In 1747 the British cartographer Emanuel Bowen published a detailed map of West Africa. The map was authoritative for its era — consulted by traders, navigators, and colonial administrators. It named the regions of West Africa according to the populations and kingdoms known to European geographers of the time. Among the labels on that map, stretching along what is today the coast of Ghana, Togo, Benin, and western Nigeria, is a designation that has attracted centuries of study and controversy: "Kingdom of Judah."
This was not Bowen's invention. The name appears on earlier Dutch, German, and French maps of the same region — maps produced by cartographers who were recording names already in use among the peoples they encountered or heard described by traders. The region was known variously as "Juda," "Juida," or "Whidah" (today's Ouidah, Benin) — a major port from which hundreds of thousands of enslaved Africans were shipped to the Americas during the Transatlantic Trade. The European cartographers were naming a place whose inhabitants, or whose older inhabitants, had carried or were associated with that name.
The question the map raises is historical and theological: if populations in West Africa were known to European mapmakers as the Kingdom of Judah well before the height of the slave trade, what is the origin of that association? The Tanakh itself describes multiple waves of Israelite exile: the Assyrian deportation of the northern tribes (722 BCE), the Babylonian exile of Judah (597–586 BCE), and the Roman diaspora after 70 CE. Ancient Jewish and Ethiopian sources record Israelite migration routes into Africa across millennia. The map is not Scripture — but it is a data point that cannot be erased from the historical record, and it sits in provocative dialogue with the prophetic literature that describes a scattered, exiled, and ultimately gathered people.

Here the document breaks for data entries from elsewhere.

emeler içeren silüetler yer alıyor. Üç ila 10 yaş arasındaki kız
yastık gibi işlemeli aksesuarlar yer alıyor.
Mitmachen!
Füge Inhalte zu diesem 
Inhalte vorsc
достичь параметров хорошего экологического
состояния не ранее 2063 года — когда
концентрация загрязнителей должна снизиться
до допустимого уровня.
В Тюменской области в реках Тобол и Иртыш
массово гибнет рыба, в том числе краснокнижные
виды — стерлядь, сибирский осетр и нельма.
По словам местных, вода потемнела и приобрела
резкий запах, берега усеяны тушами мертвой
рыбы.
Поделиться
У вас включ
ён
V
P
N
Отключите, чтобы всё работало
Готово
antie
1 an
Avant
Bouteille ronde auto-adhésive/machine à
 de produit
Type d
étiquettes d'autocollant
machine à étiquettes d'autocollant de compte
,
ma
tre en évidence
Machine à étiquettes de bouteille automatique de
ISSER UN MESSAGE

Amos 9:15 speaks the final word: "I will plant them on their land, and they shall never again be uprooted." Whatever the full account of Israelite exile and dispersal turns out to be, the covenant trajectory is not toward permanent displacement — it is toward a final planting. The same Elohim who scattered will gather. The same hand that uprooted will replant. Every exile in Scripture has a return attached to it, and the return is always described as more glorious than the departure. The 1747 map does not resolve the question of who Israel is today. But it witnesses to the possibility that the answer may be wider, and older, and stranger than the modern world has assumed.